* Required work *
Provide only the number of lines in the data below that contain the word "está".

* Task input *
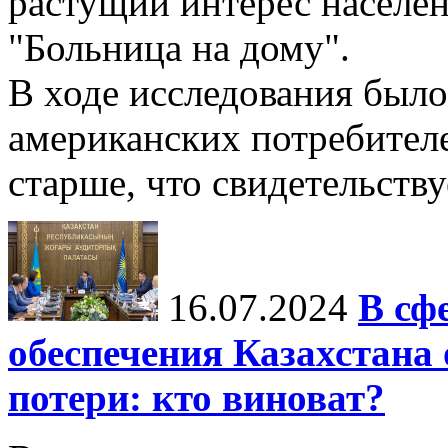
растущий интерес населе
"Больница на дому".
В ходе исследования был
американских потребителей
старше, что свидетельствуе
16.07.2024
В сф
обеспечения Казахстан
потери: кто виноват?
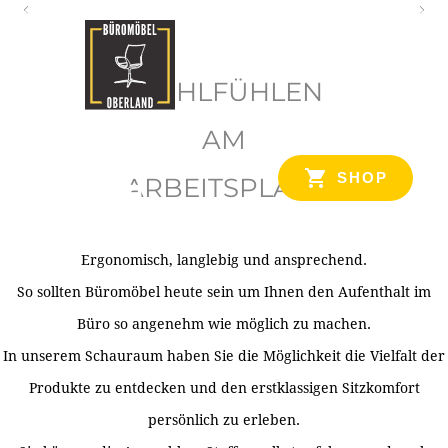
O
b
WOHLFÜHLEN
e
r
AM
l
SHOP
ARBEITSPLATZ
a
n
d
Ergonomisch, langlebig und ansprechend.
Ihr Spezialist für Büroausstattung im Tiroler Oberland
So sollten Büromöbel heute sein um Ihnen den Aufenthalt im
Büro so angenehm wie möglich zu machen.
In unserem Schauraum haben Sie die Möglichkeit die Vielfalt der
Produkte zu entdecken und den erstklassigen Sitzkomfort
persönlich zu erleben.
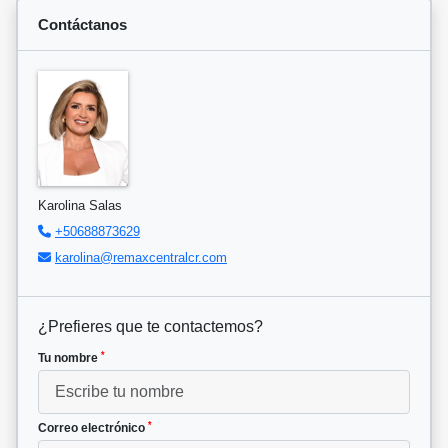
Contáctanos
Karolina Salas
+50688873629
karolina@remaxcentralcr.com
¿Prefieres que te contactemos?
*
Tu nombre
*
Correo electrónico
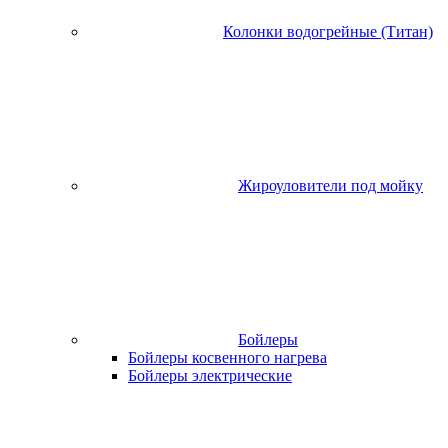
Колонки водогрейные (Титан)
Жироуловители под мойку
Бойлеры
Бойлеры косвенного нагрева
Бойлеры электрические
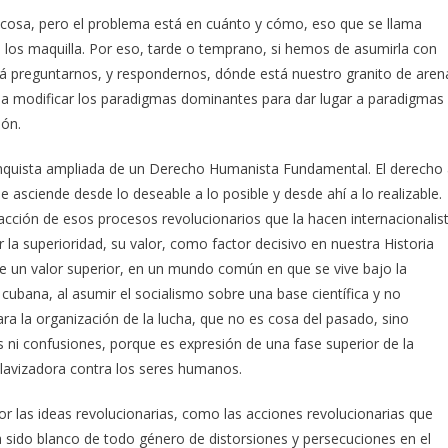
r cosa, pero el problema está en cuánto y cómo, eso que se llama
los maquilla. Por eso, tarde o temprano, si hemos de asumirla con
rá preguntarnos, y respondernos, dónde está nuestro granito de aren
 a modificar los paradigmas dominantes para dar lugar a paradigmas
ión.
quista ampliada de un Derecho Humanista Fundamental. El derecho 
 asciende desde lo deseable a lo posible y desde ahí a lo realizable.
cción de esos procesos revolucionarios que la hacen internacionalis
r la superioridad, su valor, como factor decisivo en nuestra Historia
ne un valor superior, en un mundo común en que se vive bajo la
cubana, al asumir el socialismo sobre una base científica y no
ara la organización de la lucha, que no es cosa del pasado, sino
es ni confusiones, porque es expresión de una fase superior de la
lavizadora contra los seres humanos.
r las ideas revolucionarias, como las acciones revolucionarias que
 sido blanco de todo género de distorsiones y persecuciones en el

* Solution to this task *
2